Git rebase is powerful. It rewrites history. It also makes it dangerously easy to smear sensitive data across every branch. Once Personally Identifiable Information (PII) slips in, every clone and fork becomes a liability. You cannot just delete it from the current code. You have to hunt it down, strip it out, and prove it’s gone—not only from HEAD but from the deep layers of your repository.
The trap is simple: a developer tests with real customer data, commits by mistake, rewrites commits with git rebase, and pushes upstream. Hours or days later, an audit flags the commit. Now every collaborating repository carries that exposure. Even a “force push” won’t solve it everywhere. And if you think git filter-branch or git filter-repo will clean it instantly, think again—there’s also local clones, CI caches, mirrors, and backups.

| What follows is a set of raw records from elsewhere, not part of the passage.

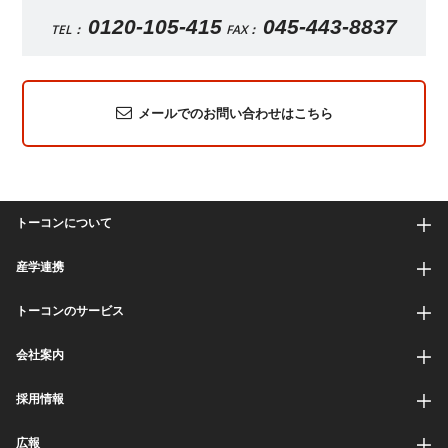
0120-105-415
045-443-8837
TEL：
FAX：
メールでのお問い合わせはこちら
トーコンについて
産学連携
トーコンのサービス
会社案内
採用情報
広報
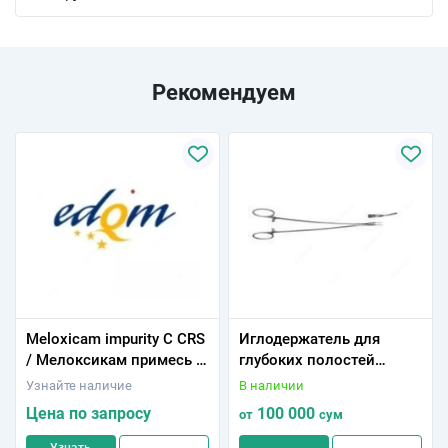
Рекомендуем
Мeloxicam impurity C CRS
Иглодеpжатель для
/ Мелоксикам примесь С
глубоких полостей
CRS
154/22
Узнайте наличие
В наличии
Цена по запросу
100 000
от
сум
Узнать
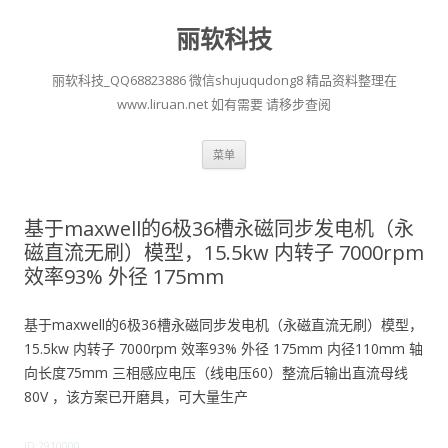
丽软科技
丽软科技_QQ68823886 微信shujuqudong8 精品资料整理在
www.liruan.net 如有需要 请移步查阅
跳
菜单
至
正
文
基于maxwell的6极36槽永磁同步发电机（永
磁直流无刷）模型，15.5kw 内转子 7000rpm
效率93% 外径 175mm
基于maxwell的6极36槽永磁同步发电机（永磁直流无刷）模型，
15.5kw 内转子 7000rpm 效率93% 外径 175mm 内径110mm 轴
向长度75mm 三相感应电压（线电压60）整流后输出直流母线
80V ，该方案已开磨具，可大量生产
ID:2910000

Prevention must happen before the commit leaves a laptop. That means scanning the staging area and commit content in real time, blocking anything matching PII signatures: names, emails, phone numbers, IDs, credit card formats. It also means enforcing hooks for every contributor. No bypasses. No excuses.
During a rebase, old commits get replayed. If your filters are not active during this rewrite, hidden PII can re-enter the branch. Most teams forget this. Many tools only scan on git commit. The safe route is to hook into every rewrite operation—rebase, merge, cherry-pick, and even patch applies. This ensures that PII checks are continuous, not just at the moment of new commits.